Page-level text extractions:
|---|

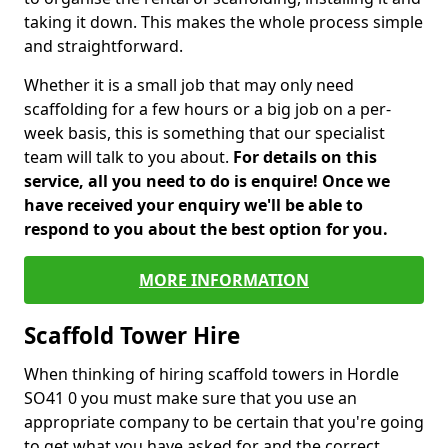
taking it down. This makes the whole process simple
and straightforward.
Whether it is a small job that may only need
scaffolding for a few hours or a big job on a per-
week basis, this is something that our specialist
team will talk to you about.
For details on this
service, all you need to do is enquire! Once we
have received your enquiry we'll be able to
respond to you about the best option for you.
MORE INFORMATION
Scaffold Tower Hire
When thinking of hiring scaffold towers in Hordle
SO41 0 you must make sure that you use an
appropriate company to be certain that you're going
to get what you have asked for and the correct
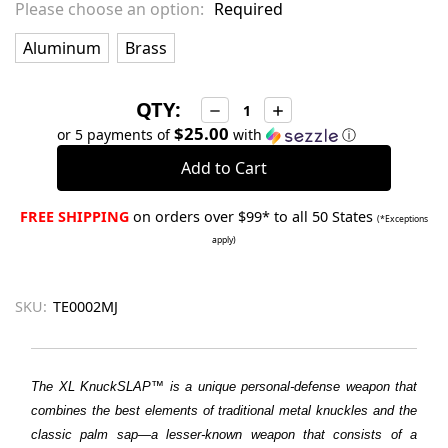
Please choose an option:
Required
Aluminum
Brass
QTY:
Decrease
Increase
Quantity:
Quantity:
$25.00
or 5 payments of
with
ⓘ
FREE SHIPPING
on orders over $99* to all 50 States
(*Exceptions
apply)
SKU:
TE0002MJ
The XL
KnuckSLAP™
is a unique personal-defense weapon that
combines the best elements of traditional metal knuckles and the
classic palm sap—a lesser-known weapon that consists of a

|---|

Take only the line containing "respond to you about the best option for you." and every line after it to the end of the entries, and copy them exactly, pictures excluded.

respond to you about the best option for you.
MORE INFORMATION
Scaffold Tower Hire
When thinking of hiring scaffold towers in Hordle
SO41 0 you must make sure that you use an
appropriate company to be certain that you're going
to get what you have asked for and the correct
Please choose an option:
Required
Aluminum
Brass
QTY:
Decrease
Increase
Quantity:
Quantity:
$25.00
or 5 payments of
with
ⓘ
FREE SHIPPING
on orders over $99* to all 50 States
(*Exceptions
apply)
SKU:
TE0002MJ
The XL
KnuckSLAP™
is a unique personal-defense weapon that
combines the best elements of traditional metal knuckles and the
classic palm sap—a lesser-known weapon that consists of a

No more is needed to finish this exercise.